Do you consider it positive that Lula went to Davos?

That was a masterstroke, it shows great flair. He was invited, accepted the invitation, and has taken the message of the people in Porto Alegre to Davos. He will say no to war, defend programmes to fight poverty, demand more attention to the Third World, to children, to social problems, and will say no to high interest rates and capital gains.

Does Lula's attempt at international dialogue come at the right time? Does it arise from the necessity to negotiate a new global contract?

Yes, it's time to talk about a new global contract. The world is undergoing a grave situation due to two greatly urgent matters: the threat of a war that must be avoided and the economic recession that could turn into the great crisis of capitalism, and which could be accelerated by the war.

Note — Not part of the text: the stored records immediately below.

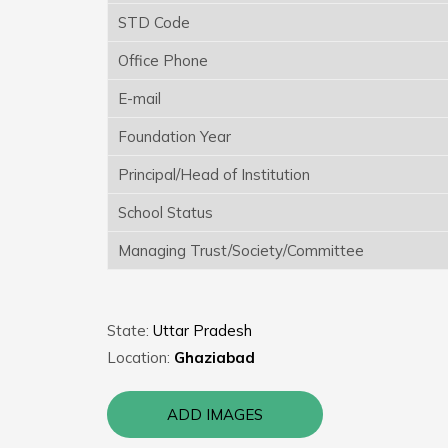
STD Code
Office Phone
E-mail
Foundation Year
Principal/Head of Institution
School Status
Managing Trust/Society/Committee
State:
Uttar Pradesh
Location:
Ghaziabad
ADD IMAGES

As we confront this emergency, we must set priorities. One of them is not attacking the United Nations. The UN is imperfect; its Security Council does not represent the world, but the winners of World War II. Excluded are Japan, Germany, Brazil, India, and maybe South Africa. But the UN does represent the international legal system, which we cannot put at risk. You cannot let every good thing we achieved in the 20th century go to waste, such as the conventions that protect human rights, and the rights of women, children, workers, access to health: in short, all related to the UN, which must be valued and not destroyed. A social contract is needed, yes, but based on what has already been achieved, which now is at risk. The United States has set out to marginalize the UN, and the creation of the G-8 (the group of eight most industrialised countries), which lacks legitimacy, is a part of this scheme.